Technology in the property industry - it’s just getting started
Monday, May 27th, 2019
2004 heralded a property venture by co-founders Mark Readings and Graham Locke that introduced low, fixed estate agency fees and operational centralisation via a non-branch approach. UK coverage from just one place.
Soon, Russell Quirk’s Emoov and Adam Day’s Hatched followed and thus we witnessed the birth of the online estate agency sector.
Progress was slow and, in the early years, clandestine even as far as the traditional industry’s reaction was concerned. Indeed, in the slightly paraphrased words of Mahatma Gandhi:
‘First they ignored us; Then they laughed at us; Then they fought us... And then we were supposed to win’ – But a long, many would say arduous, 15 years later we are (probably) witnessing the rise and then fall of the online agencies’ attempts at domination.
Early traction was strong, the early players doubling in size annually and with PurpleBricks wading into the throng of participants in 2014 with deep, deep pockets and a ready built team and technology platform. Over the next three years the Bruce brothers’ efforts were rewarded with a phenomenal growth in customers, employees, local ‘experts’ and territories as they bagged thousands of listings each month in the UK and quickly (too quickly as it turns out) turned their attention to Australia then the USA, followed by Canada and then Germany. Global disruption beckoned and the by now listed business enjoyed stratospheric share price increases culminating in a peak market capitalisation of over £1bn and then a £125m investment by Axel Springer, the European property classifieds giant.
However, in 2018 the mask slipped. First Hatched, then Homeseller, Emoov, Tepilo and, most recently, House Network all fell on their swords and shut up shop due to a combination of competitive pressure (too many runners and riders by far); a need for big investment cheques ongoing at a time when investors became spooked by Brexit’s shenanigans; a slow down in the domestic property market and, the death knell, PurpleBricks’s share price collapsing from £3.60 to £1.80 in a matter of weeks then falling even further on various revenue target misses, management departures and, as of the beginning of May, the admission that Australia had begun to turn the company’s fortunes literally upside down and was being closed down forthwith. Coupled with the departure ‘with immediate effect’ of co-founder and CEO Michael Bruce, this all amounted to the commercial equivalent of the Zombie Apocalypse for the online space.

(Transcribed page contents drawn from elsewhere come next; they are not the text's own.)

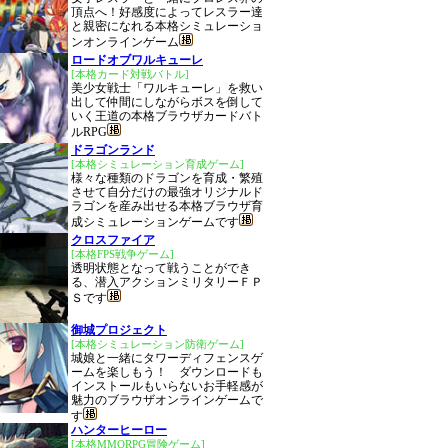
頂点へ！好感度によってレスラー達
と親密になれる本格シミュレーショ
ンオンラインゲーム
ロードオブワルキューレ
[本格カード対戦バトル]
美少女戦士「ワルキューレ」を救い
出して仲間にしながらボスを倒して
いく王道の本格ブラウザカードバト
ルRPG
ドラゴンランド
[本格シミュレーション育成ゲーム]
様々な種類のドラゴンを育成・繁殖
させて自分だけの最強オリジナルド
ラゴンを産み出せる本格ブラウザ育
成シミュレーションゲームです
クロスファイア
[本格FPS戦争ゲーム]
透明状態となって戦うことができ
る、潜入アクションミリタリーＦＰ
Ｓです
御城プロジェクト
[本格シミュレーション防衛ゲーム]
城娘と一緒にタワーディフェンスゲ
ームを楽しもう！ ダウンロードも
インストールもいらないお手軽感が
魅力のブラウザオンラインゲームで
す
ハンターヒーロー
[本格MMORPG冒険ゲーム]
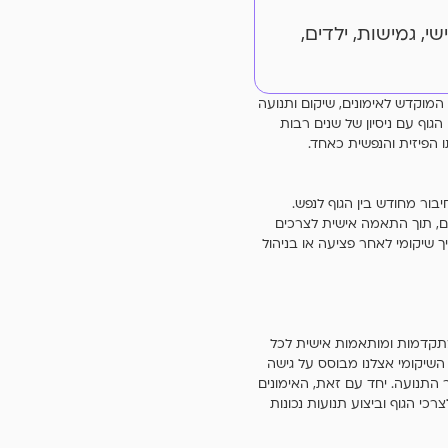
, גיל שלישי, גמישות, ילדים,
 המוקדש לאימונים, שיקום ותנועה
וף עם ניסיון של שנים רבות
 הפיזית והנפשית כאחד.
ור מחודש בין הגוף לנפש.
ם, תוך התאמה אישית לצרכים
ך שיקומי לאחר פציעה או בניהול
 מתקדמות ומותאמות אישית לכל
 השיקומי אצלנו מבוסס על גישה
 התנועה. יחד עם זאת, האימונים
י הגוף וביצוע תנועות נכונות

Traditional estate agents celebrated. The storm clouds had passed and they could now get back to business as usual undisrupted by the disrupters. And with that, a seeming attitude that with the demise of the onliners also comes the eradication of any need for technology innovation within the property industry as a whole. After all, if the online threat has been slain, with that goes the noise that they made around technology, surely?
Well, no. Online estate agents and #PropTech are not the same thing. In the same way that the passing of the Blackberry into communications history did not spell the death-knell for the iPhone. Far from it in fact.
Estate agents that believe that tech is no longer ‘a thing’ are sadly misguided. And by this, I don’t mean run of the mill CRMs such as Reapit and PSG products. Rather my belief is that technology is absolutely, 100% definitely a significant factor in the future of the property industry and whether that be software that assists agents to do their jobs quicker and better; communications tools; automation; lead management or, at the very least, enhancing property listing visualisation tools such as Vyomm’s Showcase, tech is the number one asset that all estate agents must invest in.
Customers expect continual improvement, accessibility, transparency and the ongoing ‘wow factor – this is what they expect from other purchase experiences whether it be automotive (Tesla and its long-tail of motor firm followers); Apple (and its dominance of communication products); Uber (and its revolution in getting from A to B) or Netflix (it’s transformation to on-demand entertainment). These companies set the benchmark and reinvent their sectors. And they do so continuously and which is why we queue for each latest iteration of the iPhone and is why Tesla is worth more than some of its more traditional competitors combined.
Online agents may have been put back in their box. However, technology in the property industry is just getting started.